EXERCISE INSTRUCTIONS:
Repeat the lines of the data exactly and exclude any picture among them.

○ ○ ○

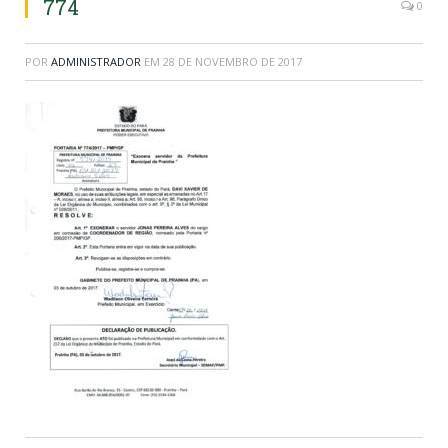
774
0
POR
ADMINISTRADOR
EM
28 DE NOVEMBRO DE 2017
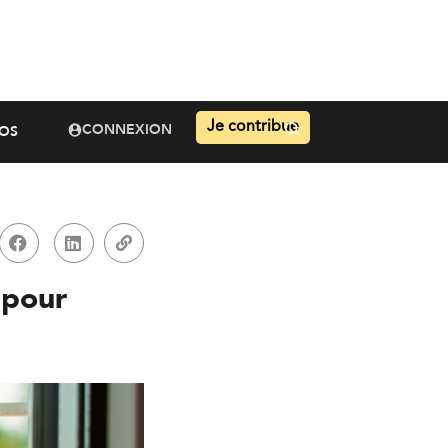
Je contribue
CONNEXION
OS
 pour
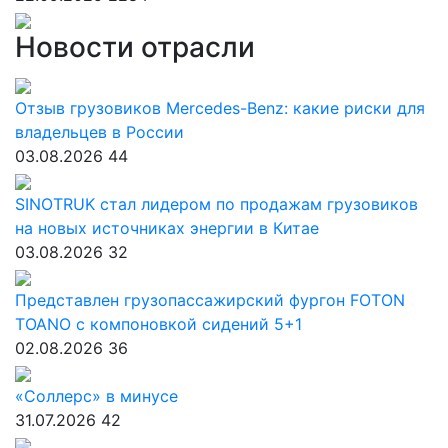
Новости отрасли
Отзыв грузовиков Mercedes-Benz: какие риски для
владельцев в России
03.08.2026
44
SINOTRUK стал лидером по продажам грузовиков
на новых источниках энергии в Китае
03.08.2026
32
Представлен грузопассажирский фургон FOTON
TOANO с компоновкой сидений 5+1
02.08.2026
36
«Соллерс» в минусе
31.07.2026
42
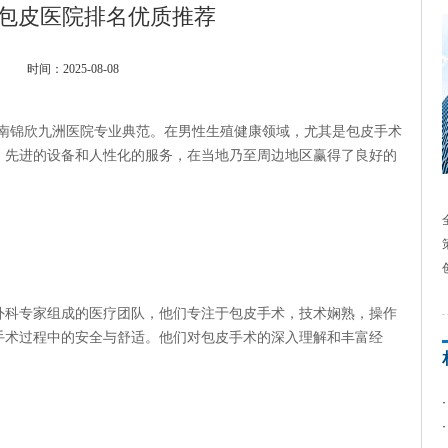
包皮医院排名优质推荐
时间：2025-08-08
锦欣九洲医院专业典范。在男性生殖健康领域，尤其是包皮手术
、先进的设备和人性化的服务，在当地乃至周边地区赢得了良好的
科专家组成的医疗团队，他们专注于包皮手术，技术娴熟，操作
手术过程中的安全与舒适。他们对包皮手术的深入理解和丰富经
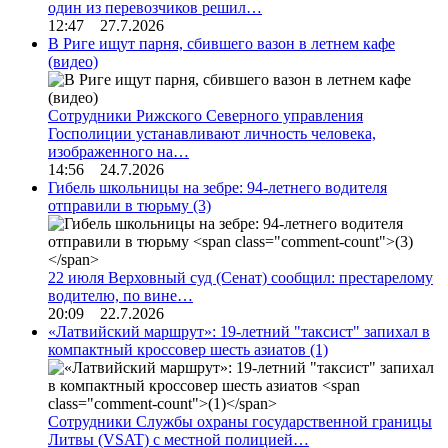
один из перевозчиков решил…
12:47 27.7.2026
В Риге ищут парня, сбившего вазон в летнем кафе
(видео)
Сотрудники Рижского Северного управления
Госполиции устанавливают личность человека,
изображенного на…
14:56 24.7.2026
Гибель школьницы на зебре: 94-летнего водителя
отправили в тюрьму
(3)
22 июля Верховный суд (Сенат) сообщил: престарелому
водителю, по вине…
20:09 22.7.2026
«Латвийский маршрут»: 19-летний "таксист" запихал в
компактный кроссовер шесть азиатов
(1)
Сотрудники Службы охраны государственной границы
Литвы (VSAT) с местной полицией…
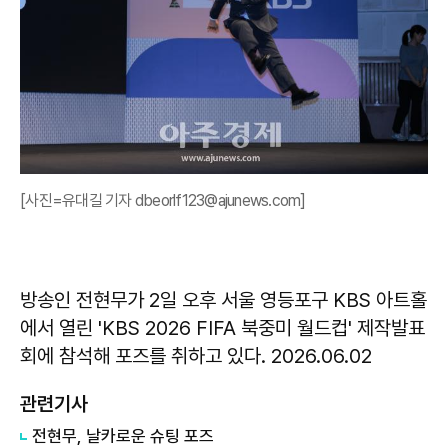
[사진=유대길 기자 dbeorlf123@ajunews.com]
방송인 전현무가 2일 오후 서울 영등포구 KBS 아트홀
에서 열린 'KBS 2026 FIFA 북중미 월드컵' 제작발표
회에 참석해 포즈를 취하고 있다. 2026.06.02
관련기사
전현무, 날카로운 슈팅 포즈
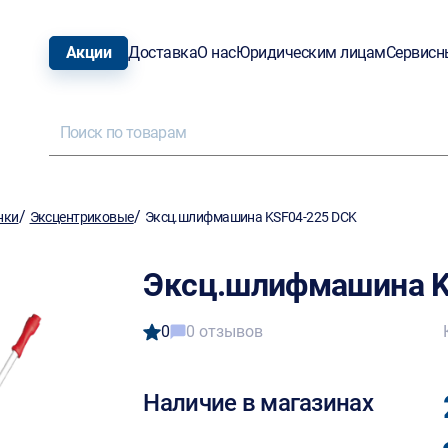
Акции
Доставка
О нас
Юридическим лицам
Сервисн
/
/
нки
Эксцентриковые
Эксц.шлифмашина KSF04-225 DCK
Эксц.шлифмашина K
0
0 отзывов
Наличие в магазинах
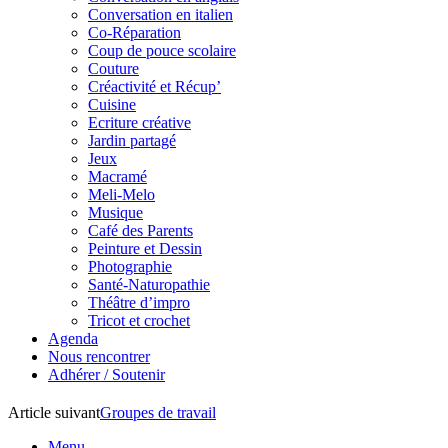
Conversation en italien
Co-Réparation
Coup de pouce scolaire
Couture
Créactivité et Récup’
Cuisine
Ecriture créative
Jardin partagé
Jeux
Macramé
Meli-Melo
Musique
Café des Parents
Peinture et Dessin
Photographie
Santé-Naturopathie
Théâtre d’impro
Tricot et crochet
Agenda
Nous rencontrer
Adhérer / Soutenir
Article suivant
Groupes de travail
Menu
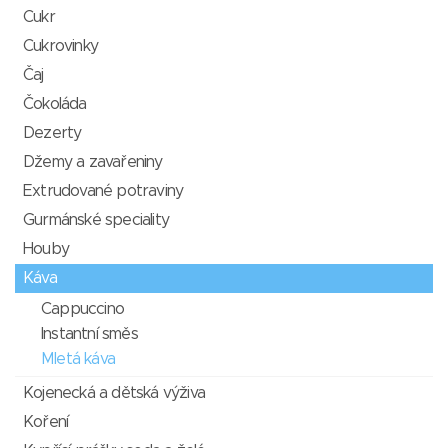
Cukr
Cukrovinky
Čaj
Čokoláda
Dezerty
Džemy a zavařeniny
Extrudované potraviny
Gurmánské speciality
Houby
Káva
Cappuccino
Instantní směs
Mletá káva
Kojenecká a dětská výživa
Koření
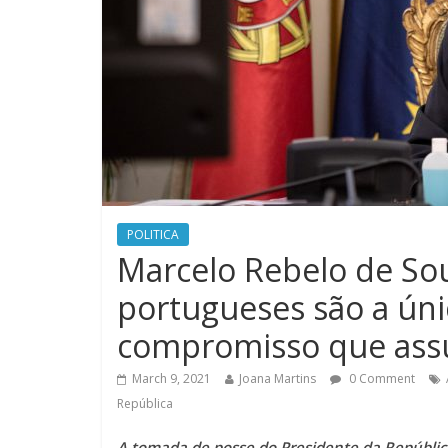
POLITICA
Marcelo Rebelo de Sou
portugueses são a úni
compromisso que as
March 9, 2021
Joana Martins
0 Comment
República
A tomada de posse do Presidente da Repúblic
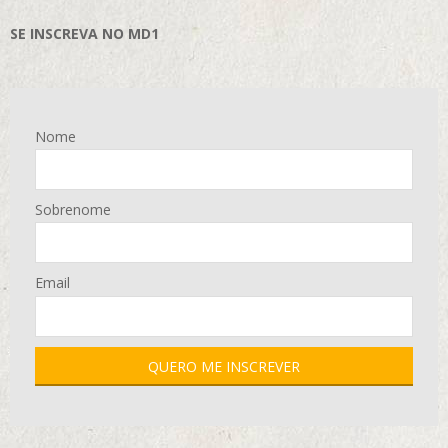
SE INSCREVA NO MD1
Nome
Sobrenome
Email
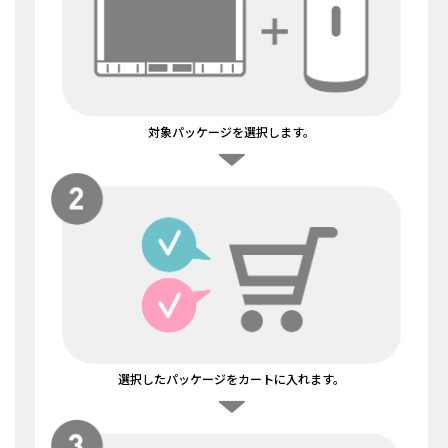
対象パッケージを選択します。
選択したパッケージをカートに入れます。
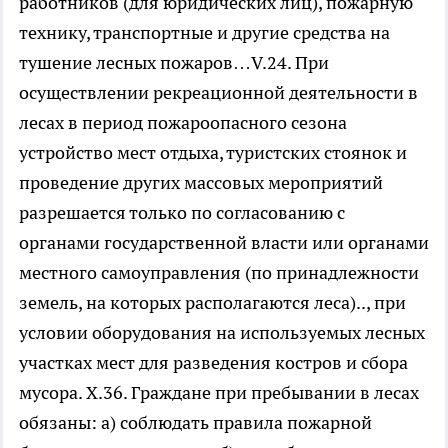
работников (для юридических лиц), пожарную
технику, транспортные и другие средства на
тушение лесных пожаров…V.24. При
осуществлении рекреационной деятельности в
лесах в период пожароопасного сезона
устройство мест отдыха, туристских стоянок и
проведение других массовых мероприятий
разрешается только по согласованию с
органами государственной власти или органами
местного самоуправления (по принадлежности
земель, на которых располагаются леса).., при
условии оборудования на используемых лесных
участках мест для разведения костров и сбора
мусора. X.36. Граждане при пребывании в лесах
обязаны: а) соблюдать правила пожарной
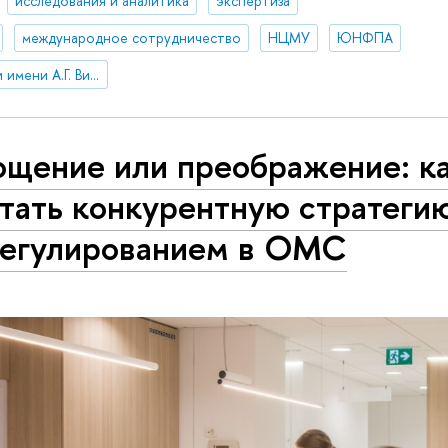
исследования и аналитика
экспертиза
международное сотрудничество
НЦМУ
ЮНФПА
Институт демографии имени А.Г. Вишневского
ощение или преображение: к
тать конкурентную стратеги
регулированием в ОМС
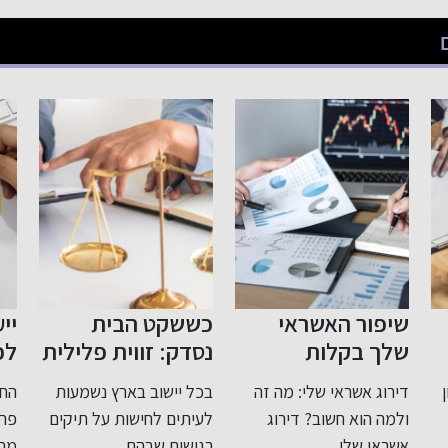
כששקט הבית
ייעוץ לפני פרישה
צע
נסדק: זווית פלילית
לפנסיה: תכנון חכם
שו
רגישה ומדויקת
לעתיד בטוח
בי
בכל יישוב בארץ נשמעות
החשיבות של ייעוץ לפני
לעבירות בתוך
לעיתים לחישות על תיקים
פרישה לפנסיה כאשר
המשפחה
רגישים שבהם...
מתקרבים לגיל פרישה,
למת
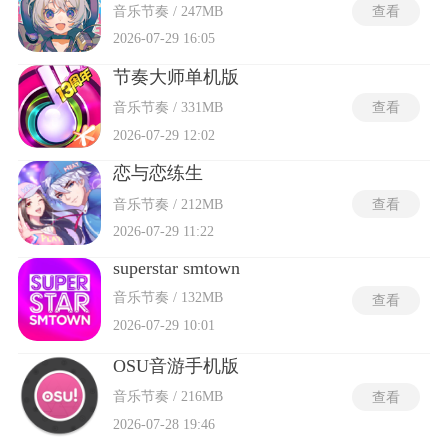
音乐节奏 / 247MB
查看
2026-07-29 16:05
节奏大师单机版
音乐节奏 / 331MB
查看
2026-07-29 12:02
恋与恋练生
音乐节奏 / 212MB
查看
2026-07-29 11:22
superstar smtown
音乐节奏 / 132MB
查看
2026-07-29 10:01
OSU音游手机版
音乐节奏 / 216MB
查看
2026-07-28 19:46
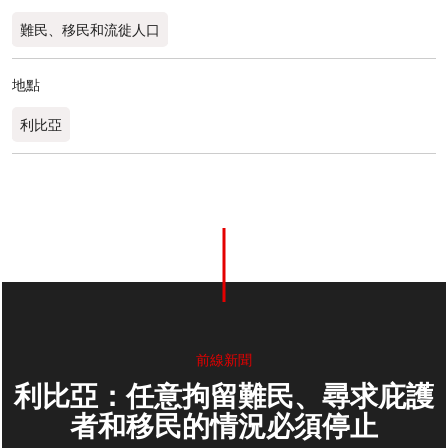
難民、移民和流徙人口
地點
利比亞
前線新聞
利比亞：任意拘留難民、尋求庇護
者和移民的情況必須停止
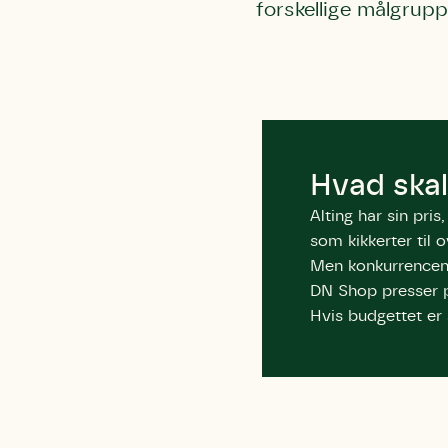
forskellige målgrupp
Humlebier 
blomster o
have.
Hvad skal
Alting har sin pri
som kikkerter til o
Men konkurrencen e
DN Shop presser p
Hvis budgettet er s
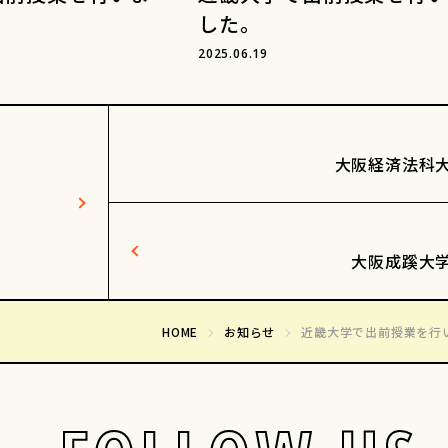
した。
2025.06.19
大阪経済法科
大阪成蹊大
HOME
お知らせ
近畿大学で出前授業を行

○ ○ ○

ANSWER SPACE:
774
0
POR
ADMINISTRADOR
EM
28 DE NOVEMBRO DE 2017
Je contribue
CONNEXION
OS
 pour
Новости отрасли
Отзыв грузовиков Mercedes-Benz: какие риски для
владельцев в России
03.08.2026
44
SINOTRUK стал лидером по продажам грузовиков
на новых источниках энергии в Китае
03.08.2026
32
Представлен грузопассажирский фургон FOTON
TOANO с компоновкой сидений 5+1
02.08.2026
36
«Соллерс» в минусе
31.07.2026
42
包皮医院排名优质推荐
时间：2025-08-08
锦欣九洲医院专业典范。在男性生殖健康领域，尤其是包皮手术
、先进的设备和人性化的服务，在当地乃至周边地区赢得了良好的
科专家组成的医疗团队，他们专注于包皮手术，技术娴熟，操作
手术过程中的安全与舒适。他们对包皮手术的深入理解和丰富经
один из перевозчиков решил…
12:47 27.7.2026
В Риге ищут парня, сбившего вазон в летнем кафе
(видео)
Сотрудники Рижского Северного управления
Госполиции устанавливают личность человека,
изображенного на…
14:56 24.7.2026
Гибель школьницы на зебре: 94-летнего водителя
отправили в тюрьму
(3)
22 июля Верховный суд (Сенат) сообщил: престарелому
водителю, по вине…
20:09 22.7.2026
«Латвийский маршрут»: 19-летний "таксист" запихал в
компактный кроссовер шесть азиатов
(1)
Сотрудники Службы охраны государственной границы
Литвы (VSAT) с местной полицией…
[사진=유대길 기자 dbeorlf123@ajunews.com]
방송인 전현무가 2일 오후 서울 영등포구 KBS 아트홀
에서 열린 'KBS 2026 FIFA 북중미 월드컵' 제작발표
회에 참석해 포즈를 취하고 있다. 2026.06.02
관련기사
전현무, 날카로운 슈팅 포즈
Акции
Доставка
О нас
Юридическим лицам
Сервисн
/
/
нки
Эксцентриковые
Эксц.шлифмашина KSF04-225 DCK
Эксц.шлифмашина K
0
0 отзывов
Наличие в магазинах
Conversation en italien
Co-Réparation
Coup de pouce scolaire
Couture
Créactivité et Récup’
Cuisine
Ecriture créative
Jardin partagé
Jeux
Macramé
Meli-Melo
Musique
Café des Parents
Peinture et Dessin
Photographie
Santé-Naturopathie
Théâtre d’impro
Tricot et crochet
Agenda
Nous rencontrer
Adhérer / Soutenir
Article suivant
Groupes de travail
Menu
Cukr
Cukrovinky
Čaj
Čokoláda
Dezerty
Džemy a zavařeniny
Extrudované potraviny
Gurmánské speciality
Houby
Káva
Cappuccino
Instantní směs
Mletá káva
Kojenecká a dětská výživa
Koření
POLITICA
Marcelo Rebelo de Sou
portugueses são a úni
compromisso que as
March 9, 2021
Joana Martins
0 Comment
República
A tomada de posse do Presidente da Repúblic
SE INSCREVA NO MD1
Nome
Sobrenome
Email
対象パッケージを選択します。
選択したパッケージをカートに入れます。
работников (для юридических лиц), пожарную
технику, транспортные и другие средства на
тушение лесных пожаров…V.24. При
осуществлении рекреационной деятельности в
лесах в период пожароопасного сезона
устройство мест отдыха, туристских стоянок и
проведение других массовых мероприятий
разрешается только по согласованию с
органами государственной власти или органами
местного самоуправления (по принадлежности
земель, на которых располагаются леса).., при
условии оборудования на используемых лесных
участках мест для разведения костров и сбора
мусора. X.36. Граждане при пребывании в лесах
обязаны: а) соблюдать правила пожарной
исследования и аналитика
экспертиза
международное сотрудничество
НЦМУ
ЮНФПА
Институт демографии имени А.Г. Вишневского
ощение или преображение: к
тать конкурентную стратеги
регулированием в ОМС
כששקט הבית
ייעוץ לפני פרישה
צע
נסדק: זווית פלילית
לפנסיה: תכנון חכם
שו
רגישה ומדויקת
לעתיד בטוח
בי
בכל יישוב בארץ נשמעות
החשיבות של ייעוץ לפני
לעבירות בתוך
לעיתים לחישות על תיקים
פרישה לפנסיה כאשר
המשפחה
רגישים שבהם...
מתקרבים לגיל פרישה,
למת
音乐节奏 / 247MB
查看
2026-07-29 16:05
节奏大师单机版
音乐节奏 / 331MB
查看
2026-07-29 12:02
恋与恋练生
音乐节奏 / 212MB
查看
2026-07-29 11:22
superstar smtown
音乐节奏 / 132MB
查看
2026-07-29 10:01
OSU音游手机版
音乐节奏 / 216MB
查看
2026-07-28 19:46
難民、移民和流徙人口
地點
利比亞
前線新聞
利比亞：任意拘留難民、尋求庇護
者和移民的情況必須停止
forskellige målgrupp
Humlebier 
blomster o
have.
Hvad skal
Alting har sin pri
som kikkerter til o
Men konkurrencen e
DN Shop presser p
Hvis budgettet er s
した。
2025.06.19
大阪経済法科
大阪成蹊大
HOME
お知らせ
近畿大学で出前授業を行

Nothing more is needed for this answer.